The copy must run from the first line of the entries below through the line containing "metalli preziosi.", restated word for word, with pictures left out.

INPUT

*****

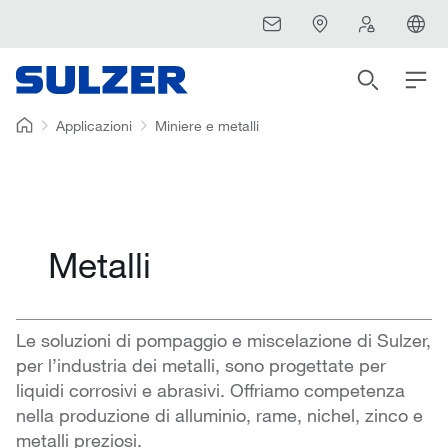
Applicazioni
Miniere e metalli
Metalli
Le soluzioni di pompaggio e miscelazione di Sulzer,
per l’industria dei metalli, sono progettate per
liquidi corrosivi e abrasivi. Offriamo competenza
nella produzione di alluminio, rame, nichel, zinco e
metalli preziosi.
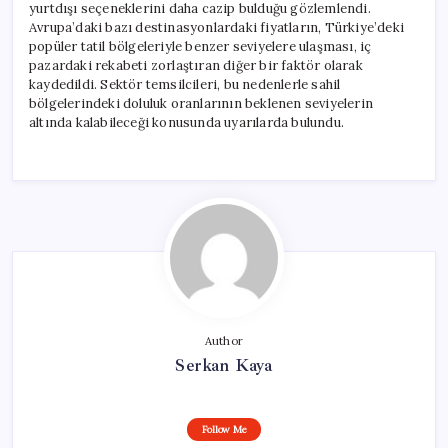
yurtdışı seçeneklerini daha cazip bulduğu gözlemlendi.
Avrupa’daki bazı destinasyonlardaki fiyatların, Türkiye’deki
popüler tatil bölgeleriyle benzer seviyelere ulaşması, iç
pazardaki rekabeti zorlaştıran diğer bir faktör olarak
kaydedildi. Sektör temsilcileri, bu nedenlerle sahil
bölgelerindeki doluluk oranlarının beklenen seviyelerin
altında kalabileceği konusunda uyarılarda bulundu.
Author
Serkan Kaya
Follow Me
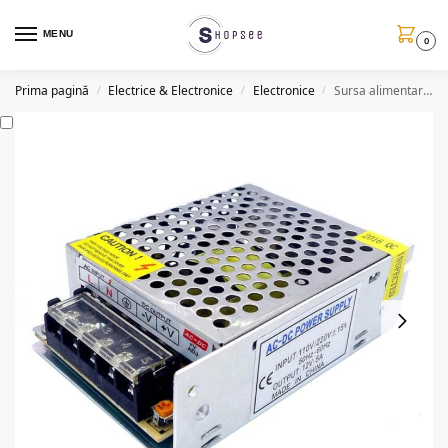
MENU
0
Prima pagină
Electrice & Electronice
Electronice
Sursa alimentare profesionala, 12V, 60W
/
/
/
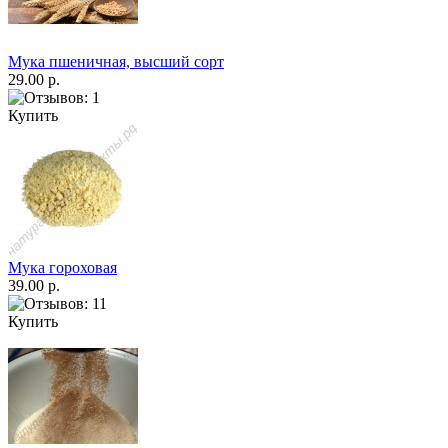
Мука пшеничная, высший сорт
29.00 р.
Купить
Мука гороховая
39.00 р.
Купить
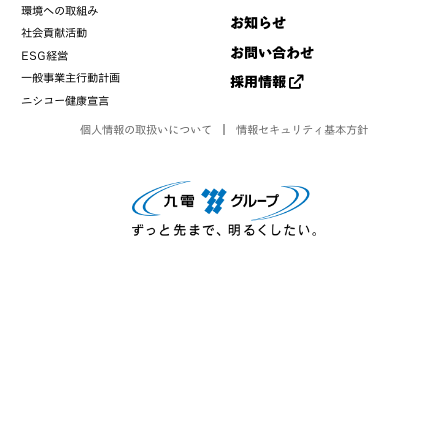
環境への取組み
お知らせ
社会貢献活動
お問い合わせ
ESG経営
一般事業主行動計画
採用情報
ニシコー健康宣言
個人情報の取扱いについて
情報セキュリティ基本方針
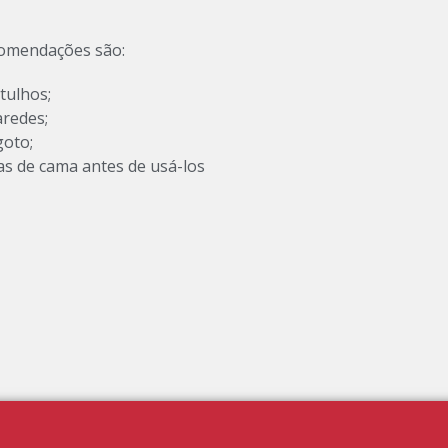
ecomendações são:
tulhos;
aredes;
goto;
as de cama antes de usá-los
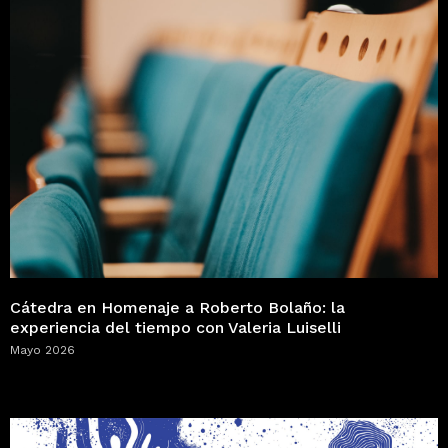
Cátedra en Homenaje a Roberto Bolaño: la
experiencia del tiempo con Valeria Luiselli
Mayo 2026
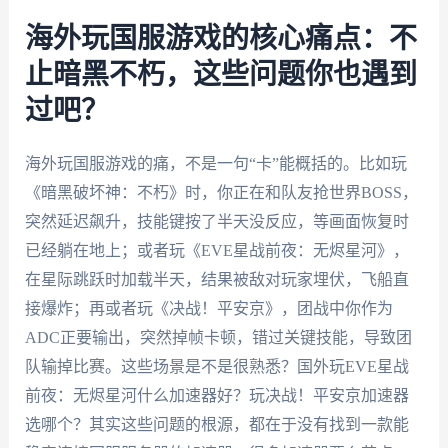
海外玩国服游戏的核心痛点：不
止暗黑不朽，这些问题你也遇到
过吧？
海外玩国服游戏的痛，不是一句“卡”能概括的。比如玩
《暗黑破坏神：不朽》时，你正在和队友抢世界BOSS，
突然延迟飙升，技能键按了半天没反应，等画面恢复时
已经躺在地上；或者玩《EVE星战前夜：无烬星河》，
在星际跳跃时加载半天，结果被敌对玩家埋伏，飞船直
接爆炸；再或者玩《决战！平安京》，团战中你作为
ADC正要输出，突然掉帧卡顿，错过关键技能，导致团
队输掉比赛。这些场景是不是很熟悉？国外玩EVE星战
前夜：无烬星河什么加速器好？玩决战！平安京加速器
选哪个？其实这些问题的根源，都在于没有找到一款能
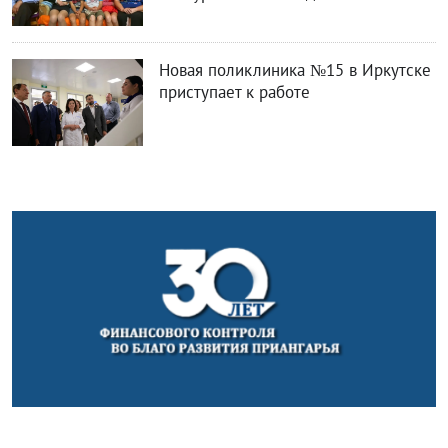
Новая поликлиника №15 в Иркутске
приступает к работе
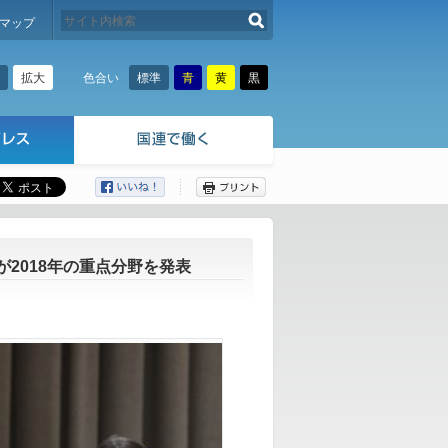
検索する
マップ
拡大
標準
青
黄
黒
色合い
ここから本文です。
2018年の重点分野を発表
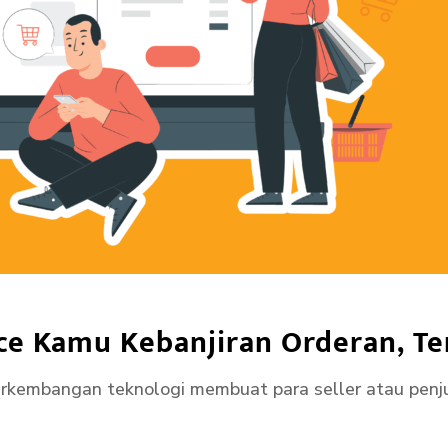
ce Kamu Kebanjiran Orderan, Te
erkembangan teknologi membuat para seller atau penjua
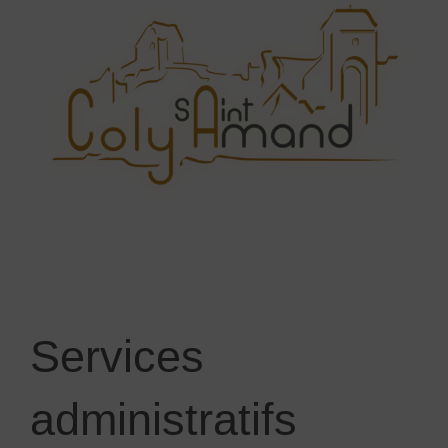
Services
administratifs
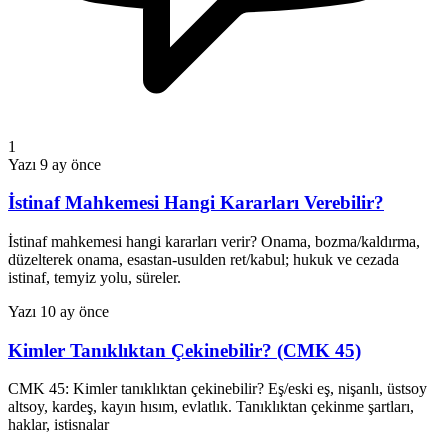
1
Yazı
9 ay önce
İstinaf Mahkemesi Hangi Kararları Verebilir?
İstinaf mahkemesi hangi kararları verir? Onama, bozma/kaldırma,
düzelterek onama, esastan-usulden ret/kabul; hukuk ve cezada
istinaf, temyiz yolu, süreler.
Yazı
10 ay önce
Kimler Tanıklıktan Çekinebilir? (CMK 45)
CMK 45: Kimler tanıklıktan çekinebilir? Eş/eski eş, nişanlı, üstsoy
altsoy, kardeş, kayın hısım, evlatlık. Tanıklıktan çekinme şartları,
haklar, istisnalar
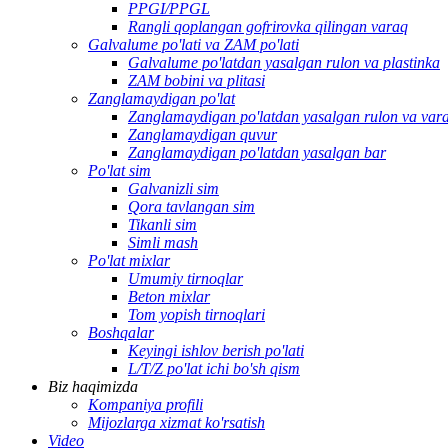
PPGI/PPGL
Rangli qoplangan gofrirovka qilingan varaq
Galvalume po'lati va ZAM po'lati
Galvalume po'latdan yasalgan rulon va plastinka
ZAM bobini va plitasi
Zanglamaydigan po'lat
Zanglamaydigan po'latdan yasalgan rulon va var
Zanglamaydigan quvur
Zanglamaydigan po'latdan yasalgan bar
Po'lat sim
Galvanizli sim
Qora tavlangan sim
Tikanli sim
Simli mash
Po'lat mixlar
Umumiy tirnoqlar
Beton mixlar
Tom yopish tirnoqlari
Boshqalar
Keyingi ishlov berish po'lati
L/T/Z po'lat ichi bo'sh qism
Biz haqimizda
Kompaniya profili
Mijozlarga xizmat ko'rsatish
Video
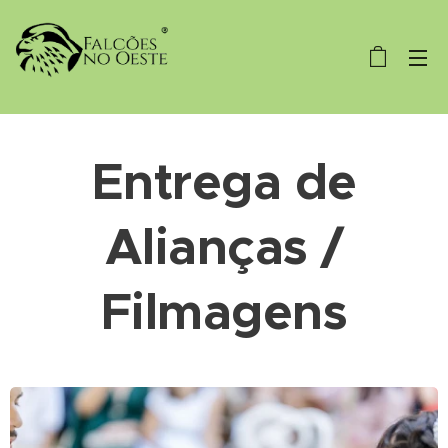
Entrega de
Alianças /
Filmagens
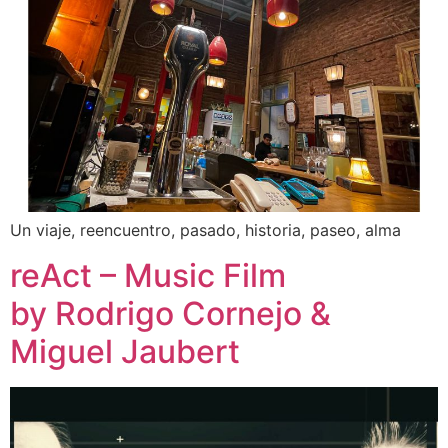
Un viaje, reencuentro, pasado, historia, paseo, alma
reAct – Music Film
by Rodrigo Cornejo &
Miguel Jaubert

*****

SOLUTION FOR THIS PROBLEM
Applicazioni
Miniere e metalli
Metalli
Le soluzioni di pompaggio e miscelazione di Sulzer,
per l’industria dei metalli, sono progettate per
liquidi corrosivi e abrasivi. Offriamo competenza
nella produzione di alluminio, rame, nichel, zinco e
metalli preziosi.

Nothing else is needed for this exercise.